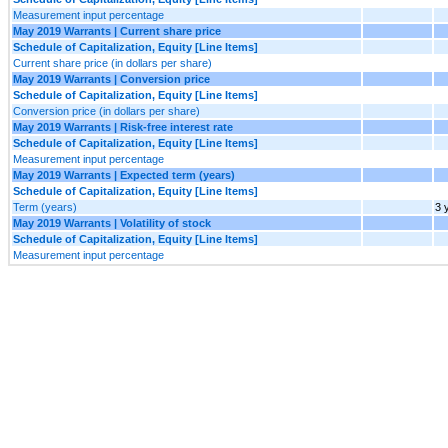
Measurement input percentage
May 2019 Warrants | Current share price
Schedule of Capitalization, Equity [Line Items]
Current share price (in dollars per share)
May 2019 Warrants | Conversion price
Schedule of Capitalization, Equity [Line Items]
Conversion price (in dollars per share)
May 2019 Warrants | Risk-free interest rate
Schedule of Capitalization, Equity [Line Items]
Measurement input percentage
May 2019 Warrants | Expected term (years)
Schedule of Capitalization, Equity [Line Items]
Term (years)
3 
May 2019 Warrants | Volatility of stock
Schedule of Capitalization, Equity [Line Items]
Measurement input percentage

■ ■ ■

[Your assignment] Find how many lines of the preceding data contain "price", and answer with that number only.

[Finished task] 4